Shootwrong, as we have it, has a fatal bug that makes it unbeatable. It also has a very inconsistent attitude towards its puzzles. You may have to pay for hints, receive them freely, or in some cases, the game is willing to outright give you the solution. Were these hints in the original release? Was the corruption in the extra boards of the drain maze always there?
Until we come across an earlier version, we may never know. Please send in your rips of 1992ish disks right away. It's now on top of my list of alternate version of existing games I'd love to find.
The Silly World of Dan Shootwrong finally brings itself to a close.

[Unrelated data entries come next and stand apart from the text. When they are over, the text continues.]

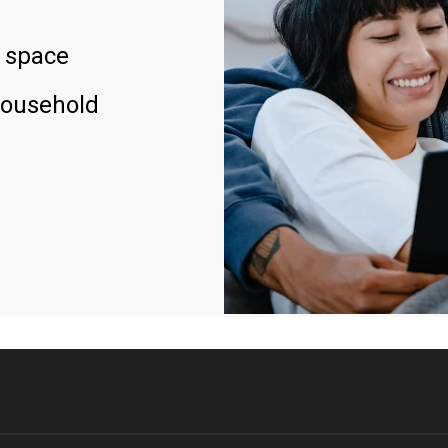
 space
household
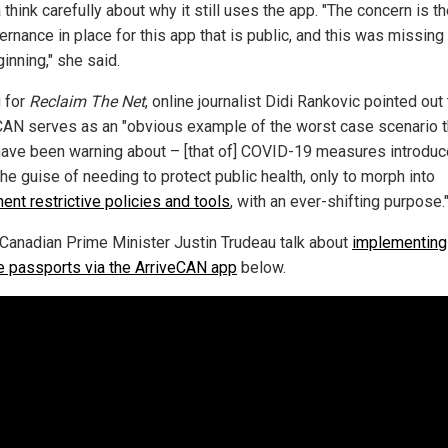
think carefully about why it still uses the app. "The concern is th
ernance in place for this app that is public, and this was missing
inning," she said.
g for
Reclaim The Net
, online journalist Didi Rankovic pointed out 
CAN serves as an "obvious example of the worst case scenario t
ave been warning about – [that of] COVID-19 measures introdu
he guise of needing to protect public health, only to morph into
ent restrictive policies and tools
, with an ever-shifting purpose.
Canadian Prime Minister Justin Trudeau talk about
implementing
e passports via the ArriveCAN app
below.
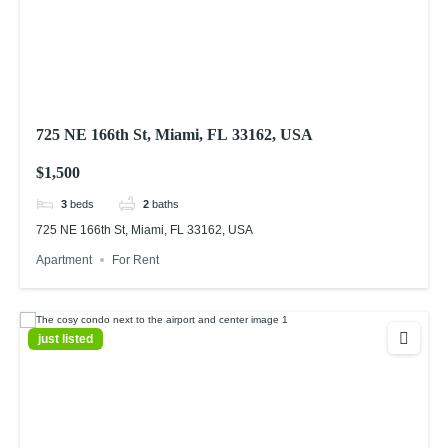
725 NE 166th St, Miami, FL 33162, USA
$1,500
3
beds
2
baths
725 NE 166th St, Miami, FL 33162, USA
Apartment
For Rent
just listed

This really was undeniably the most frustrating ZZT world I've experienced. There are plenty of games that have more egregious issues, yet I will say again and again that Clark knows fully well what he's doing here. Shootwrong is a game that is loaded with memorable locations, goofy writing, and genuinely brilliant puzzles. There's no doubt in my mind that had this game been submitted to Tim Sweeney's original ZZT contest, that Shootwrong, even as it is, would have found its way into the winner's circle. I was continuously impressed all the way through this game. Clark demonstrates some really impressive code for the time. His minesweeper engine is one of the more complex boards I've seen from this time period. The mirror puzzle is one of the most creative boards I've come across.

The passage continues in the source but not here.